In this team problem-solving exploration, an astronaut crew has suffered an emergency crash landing on the Moon 60 miles from their destination. Everything is damaged except for 14 specific items. Each student must decide which items are most useful, based on their knowledge of their Moon and resources available. Individuals then come together in teams to share ideas and negotiate team choices as they rank the salvaged items in terms of their importance in allowing them to reach their base. At the conclusion, item scores can be compared to real NASA scientist rankings.
Celestial mechanics deals with the movement or motions of celestial objects (objects found in space). In this lesson, students learn about the moon’s orbit around earth, and how the moon progresses through its eight major phases and why Earthlings have only ever seen one side of the moon! Older students and longer classes will also be able to explore solar and lunar eclipses.
This lesson provides an overview of the objects that make up our solar system, with an emphasis on modeling the scale of both the sizes of objects and distances between them. Students will challenge their assumptions about the scale of our Solar System by building models in order to begin to visualize how much of space is really just… vast, empty space. They will use two separate models, evaluating the strengths and weaknesses of each.
This lesson provides an overview of the Rock Cycle, highlighting common rocks and the processes that form them. The three rock types found on Earth (igneous, sedimentary and metamorphic) are discussed and their specific characteristics are described. Students will examine rock samples, note similarities, classify them by rock type, and identify them.
Fossils are fundamental to discovering information about the Earth’s past inhabitants. This module provides students the opportunity to excavate fossils from rock. Students will then use their fossils to reconstruct and analyze a fossilized skeleton for clues to the type of creature that existed during the late Jurassic period.
This module provides a brief introduction to the basic structure of a main-sequence star, some of the observations that allow astrophysicists to learn about stars, and the use of the Hertzsprung-Russell (HR) diagram, a powerful tool based on temperature and brightness data for thousands of stars. The H-R diagram is used in this lesson to determine the age of a star cluster. Stellar evolution may be introduced and discussed if time and student understanding allows. This lesson is geared towards older (6th – 8th grade) students.
This module introduces how water cycles through different forms and storage types on Earth and in Earth’s atmosphere. Students hypothesize about the path water takes through the water cycle. Each student will act as a water molecule and move around the room to model the path that a water droplet might take. The class will then identify benefits and limitations of this water cycle model.
Plants get much of what they need from sunlight, air, and water, but they also need nutrients that come from the soil. In this lesson, students perform tests of the concentrations of the soil nutrients nitrogen, phosphorus, and potassium (NPK), and, time allowing, a test of soil pH. The activity is a multistep process that allows students to practice measuring, following directions, and evaluating their results by comparing to a standard. Both tests use commercially-available kits, and students may bring in their own soil samples to test.

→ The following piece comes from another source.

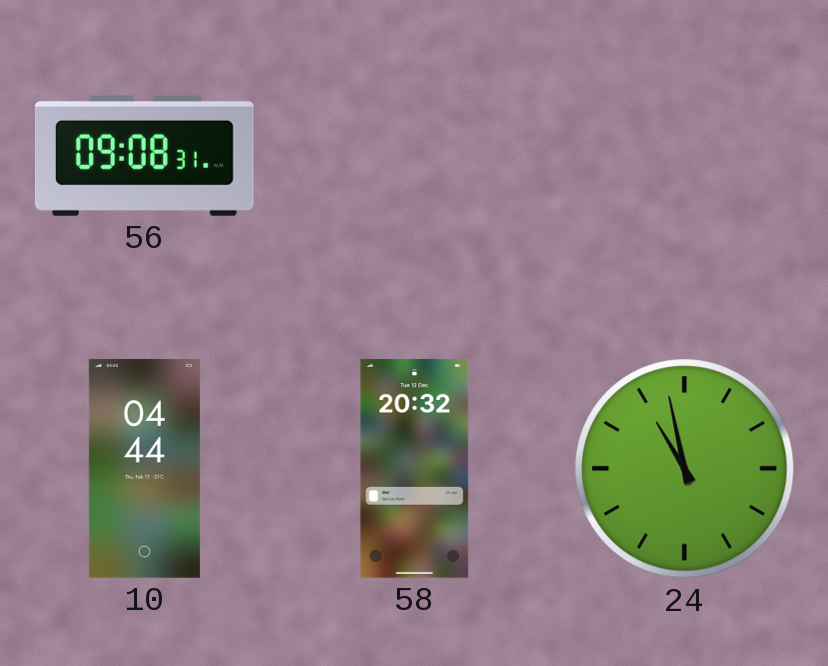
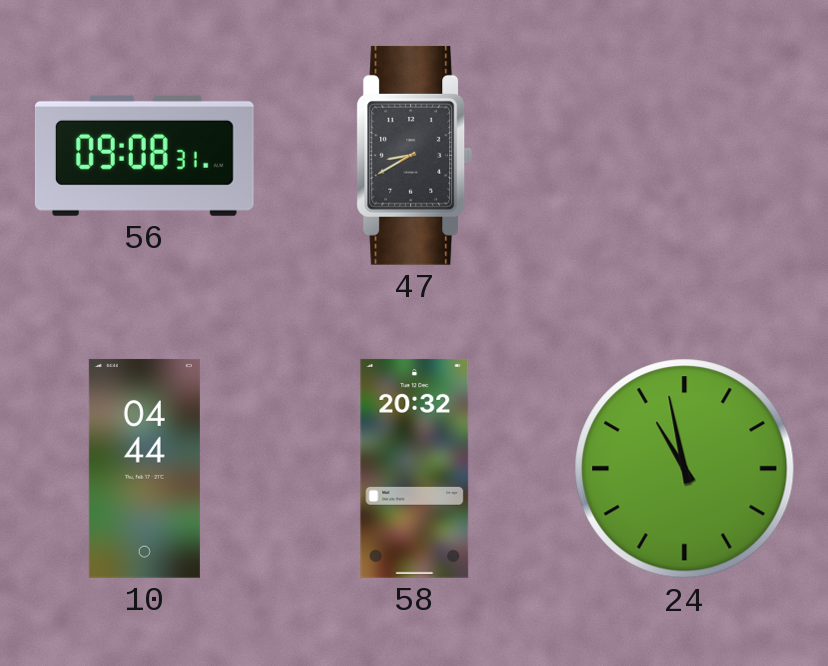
47: none -> 8:40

This lesson introduces students to the characteristics and formation of soil. In order to answer the question of which soil is best for a tomato plant, students examine the color, texture, and field capacity (a measure of how much water soil can hold and make available to plants) of different soils.
This lesson is an introduction to the concept that S- and P-waves travel at different speeds away from the epicenter of an earthquake, and explains how we can take advantage of this fact in order to locate the epicenter. After a brief review of basic earthquake plate tectonics, S- and P-waves will be defined and explained with a demonstration using multiple Slinky toys. Students will then be challenged to locate the epicenter of an earthquake by using data from the timing of S- and P-waves to triangulate on a map. This lesson is geared towards older (6th-8th grade) students.
Using a series of demonstrations and activities, students will learn about how clouds form and the role that air temperature and moisture have in this phenomenon. They will also see how these factors allow clouds to ultimately produce rain or other forms of precipitation.
In this lesson, students will learn about weather patterns, weather symbols, and how to interpret a weather map. They will then use the skills they have learned to highlight the weather on a national weather map and identify pressure systems and weather fronts. This lesson is geared towards older (6th-8th grade) students. Prerequisites: Students should have seen the module ES16 Weather, or have a strong background in weather basics, including air pressure and weather fronts. The introduction for this lesson should serve as a brief review of air masses, pressure systems, and weather fronts so that the weather mapping activity can be the main focus of this lesson.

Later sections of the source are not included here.